At the end of January 2021, Bangladesh had 171.854 million mobile phone subscribers. Among them, 
the major variety of sim cards are four and their subscribers, like 79.758 million for GrameenPhone Ltd. (GP), 
51.122 million for Robi Axiata Limited (Robi), 35.555 million for Banglalink Digital Communications Limited 
and 5.419 for Teletalk Bangladesh Ltd [4]. About 1.01 crore broadband internet connections were available by 
the end of June 2021. Despite a considerable rise in internet users, in June 2021, the country's versatile web 
speed was positioned 135th out of 137 nations and was distinctly in front of Afghanistan and Venezuela as far 
as web speed [5]. 

We looked at a lot of publications in this section to determine if there was anything missing from prior 
studies. Then, Wang and Chen [6] basically introduced a process to measure the standard of the apparatus, the 
user satisfaction and how they are benefited. They had followed an approach of the measurement scale of web 
services. Their study was only for the benefit of the 3.5 G network which was not so well established by that 
time in Taiwan. They conducted a web-based survey of 426 questionnaires. There are many regression analyses 
for quality measurement, customer satisfaction and benefits and the results were good enough. For determining 
quality satisfaction from users, Yen [7] used an attribute-based model for internet self-service technology in 
his paper. With some internet-based purchasing experience, a survey was introduced and gathered 459 datasets. 
The effects of ISST attributes on user satisfaction in various technologies displayed a good fit to their six-factor 
model. Each scale's alpha coefficients ranged from 0.76 to 0.82. Chase et al. [8] presented a four-dimensional 
generic model of information quality expanding past information quality-based works. There are six constructs 
for the proposed model based on their categories. They had collected a total of 10,329 data from 16 companies 
related to internet services and the final 8,761 data was selected for further analysis. The general model showed 
reasonable bounds and these findings point to a good model fit, showing that the proposed model well describes 
the connections between latent components. Bruce [9] delivered in his study how satisfied users are in 
information searching on the internet from Australians' perspectives. An interview sample had been used as 
the data for this study where they were able to know if any internet-based course they completed or not. There 
is a reduction of the p-value for different data analyses and their ideas can be processed for further research. 

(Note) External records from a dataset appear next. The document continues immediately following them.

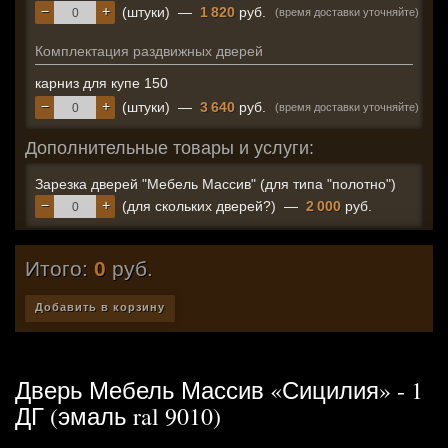
−
+
(штуки)
—
1 820
руб.
(время доставки уточняйте)
Комплектация раздвижных дверей
карниз для купе 150
−
+
(штуки)
—
3 640
руб.
(время доставки уточняйте)
Дополнительные товары и услуги:
Зарезка дверей "Мебель Массив" (для типа "полотно")
−
+
(для скольких дверей?)
—
2 000
руб.
Итого:
0
руб.
Добавить в корзину
Дверь Мебель Массив «Сицилия» - 1
ДГ (эмаль ral 9010)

Isaac et al. [10] aimed in their study to expound the consequences of Yemeni Government employees 
as well as internet users' gratification [11], combined with the DeLone and McLean IS success model and task- 
technology fit. About 530 data was collected from a questionnaire survey of employees. Existing scales were 
used to measure the four components in the proposed model. The link between actual usage and performance 
effect is mediated by both user happiness and task-technology-fit (TTF) which is basically a proper fit towards 
the model. The paper could be stronger if all aspects of internet usages were analyzed rather than only the 
Yemen Employees. Davis and Hantula [12] analyzed the pleasure of the users and the lateness of downloading 
with the help of the internet. There was a competition held between 82 graduate and undergraduate volunteers 
to evaluate the internet speed and the information had been recorded through a simulated tool. By analyzing 
the records, they discerned that download delay, as well as academic sagacity, had been affected by the internet. 
Finally, the accuracy showed 0.92 for end-user satisfaction. 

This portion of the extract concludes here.